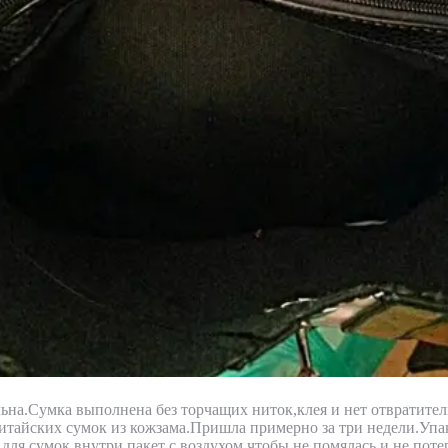
ьна.Сумка выполнена без торчащих ниток,клея и нет отвратител
китайских сумок из кожзама.Пришла примерно за три недели.Упа
для сумок,внутри пакет с воздухом,чтобы не помялась и не поте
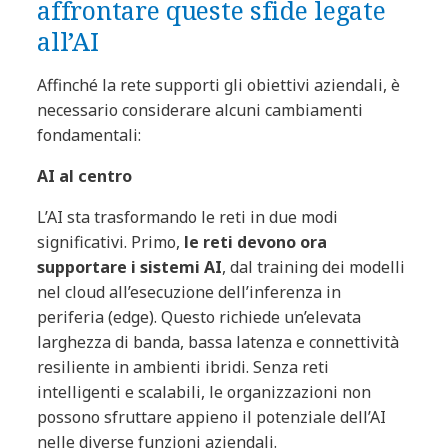
affrontare queste sfide legate
all’AI
Affinché la rete supporti gli obiettivi aziendali, è
necessario considerare alcuni cambiamenti
fondamentali:
AI al centro
L’AI sta trasformando le reti in due modi
significativi. Primo,
le reti devono ora
supportare i sistemi AI
, dal training dei modelli
nel cloud all’esecuzione dell’inferenza in
periferia (edge). Questo richiede un’elevata
larghezza di banda, bassa latenza e connettività
resiliente in ambienti ibridi. Senza reti
intelligenti e scalabili, le organizzazioni non
possono sfruttare appieno il potenziale dell’AI
nelle diverse funzioni aziendali.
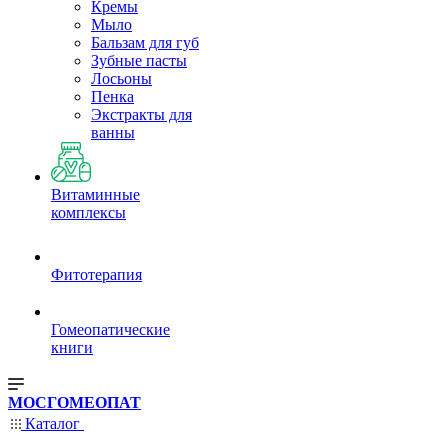
Кремы
Мыло
Бальзам для губ
Зубные пасты
Лосьоны
Пенка
Экстракты для
ванны
Витаминные
комплексы
Фитотерапия
Гомеопатические
книги
МОСГОМЕОПАТ
Каталог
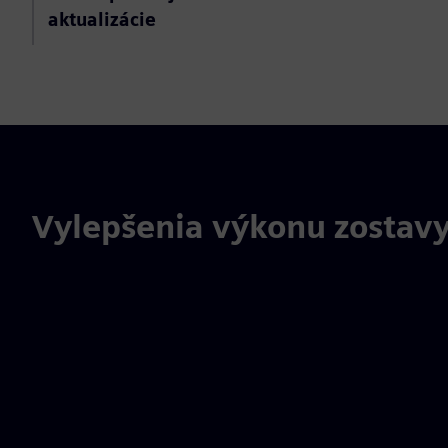
aktualizácie
Vylepšenia výkonu zostav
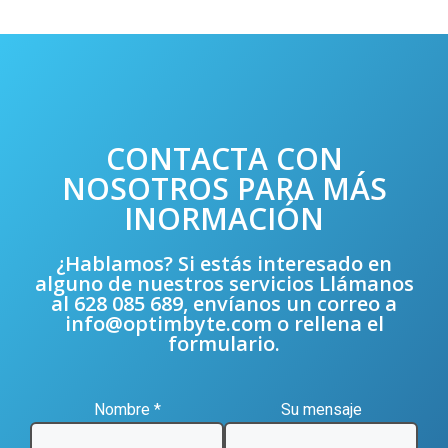
CONTACTA CON
NOSOTROS PARA MÁS
INORMACIÓN
¿Hablamos? Si estás interesado en
alguno de nuestros servicios Llámanos
al
628 085 689
, envíanos un correo a
info@optimbyte.com
o rellena el
formulario.
Nombre *
Su mensaje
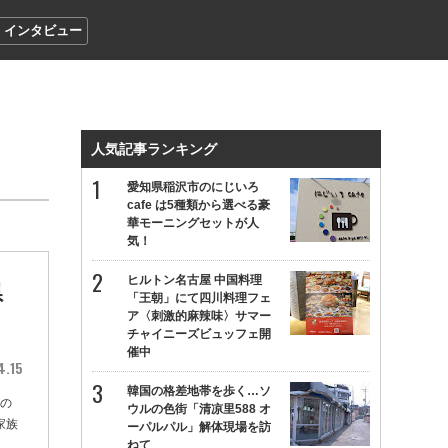
インタビュー
人気記事ランキング
愛知県稲沢市のにじいろ
cafe は5種類から選べる豪
華モーニングセットが人
気！
ヒルトン名古屋 中国料理
県
「王朝」にて四川料理フェ
ア〈刺激的麻辣味〉サマー
チャイニーズビュッフェ開
催中
4.15
韓国の格差地帯を歩く…ソ
地の
ウルの色街「清凉里588 オ
家族
ーパルパル」解体現場を訪
ねて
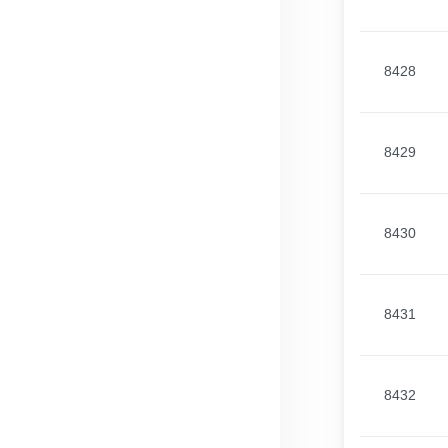
8428
8429
8430
8431
8432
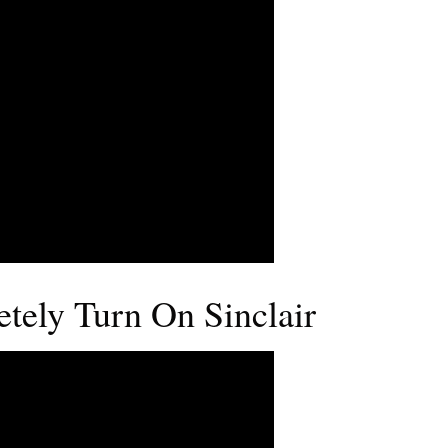
ly Turn On Sinclair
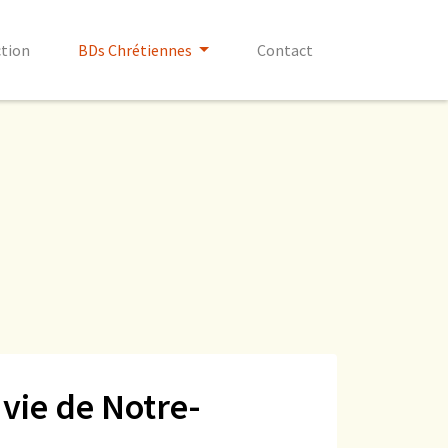
ction
BDs Chrétiennes
Contact
 vie de Notre-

· · · · · · ·

- **Task instructions**
Set down, exactly as written, each line from the one that contains "628 085 689" to the last line of the records, but none of the pictures.

- **Written solution**
628 085 689
, envíanos un correo a
info@optimbyte.com
o rellena el
formulario.
Nombre *
Su mensaje
インタビュー
人気記事ランキング
愛知県稲沢市のにじいろ
cafe は5種類から選べる豪
華モーニングセットが人
気！
ヒルトン名古屋 中国料理
県
「王朝」にて四川料理フェ
ア〈刺激的麻辣味〉サマー
チャイニーズビュッフェ開
催中
4.15
韓国の格差地帯を歩く…ソ
地の
ウルの色街「清凉里588 オ
家族
ーパルパル」解体現場を訪
ねて
8428
8429
8430
8431
8432
ly Turn On Sinclair
ction
BDs Chrétiennes
Contact
 vie de Notre-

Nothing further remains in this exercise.